Prerequisite knowledge

Attendees should have a basic familiarity with the Hadoop ecosystem (including YARN and HDFS), as well as general familiarity with streaming technology, such as Storm or Spark Streaming, to understand some of the challenges of stream computing.

Description

These days everyone is excited about big data and fast data. Capital One has embraced this new generation of technology with open arms. However, as Edward Heinlein was fond of reminding us, “TANSTAFL—There ain’t no such thing as a free lunch.”

For many years, there’s been a very real battle around the standard operating model of software. Tech giants like Oracle and IBM have traditionally built massively expensive enterprise-ready products, while the open source community provides free, albeit usually inferior, software. For a product to be enterprise-ready, it must guarantee complete reliability alongside performance and flexibility. There are notable successes in the open source world such as Linux and Open SSH/SSL, but the realm of distributed stream computing has lacked comparable solutions.
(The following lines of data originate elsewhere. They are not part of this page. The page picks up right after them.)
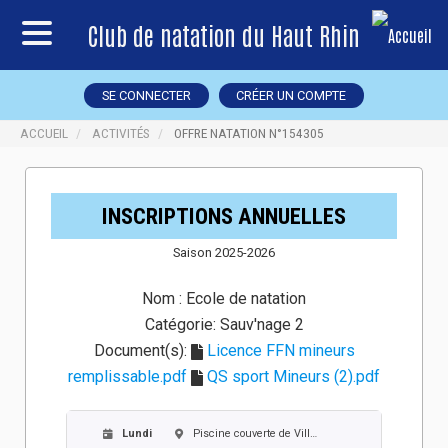
Club de natation du Haut Rhin
SE CONNECTER
CRÉER UN COMPTE
ACCUEIL
ACTIVITÉS
OFFRE NATATION N°154305
INSCRIPTIONS ANNUELLES
Saison 2025-2026
Nom :
Ecole de natation
Catégorie:
Sauv'nage 2
Document(s):
Licence FFN mineurs
remplissable.pdf
QS sport Mineurs (2).pdf
Lundi
Piscine couverte de Village-Neuf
Capital One set out to find whether we could build or find enterprise-ready technology in the open source world to tackle difficult streaming problems that also provides equivalent performance, durability, and availability as a mainframe computer. Ilya Ganelin details Capital One’s attempt to answer this question in a rigorous and complete way, not just by making a prototype or discovering exciting new tools, but by creating an open source-based, enterprise-ready product that can transparently replace an enormously expensive proprietary solution. Ilya presents Capital One’s novel solution for real-time decisioning on Apache Apex.

Topics include:

  • A detailed dive into the business requirements of a new real-time decisioning platform for model building, feature computation, and model scoring
  • A survey and analysis of the leading open source technologies for stream processing and what tradeoffs Capital One considered when selecting their technology stack
  • Capital One’s solution, based on Apache Apex, which provides unparalleled performance on Hadoop and meets the stringent performance, scalability, and durability requirements necessary for enterprise-grade decision making
Photo of Ilya Ganelin

Ilya Ganelin

Capital One Data Innovation Lab

Ilya Ganelin is a roboticist turned data engineer. After a few years building self-discovering robots at the University of Michigan and another few years working on embedded DSP software with cell phones and radios at Boeing, he landed in the world of big data at the Capital One Data Innovation Lab. Ilya is an active contributor to the core components of Apache Spark and a committer to Apache Apex with the goal of learning what it takes to build a next-generation distributed computing platform. Ilya is an avid bread maker, cook, skier, and race-car driver.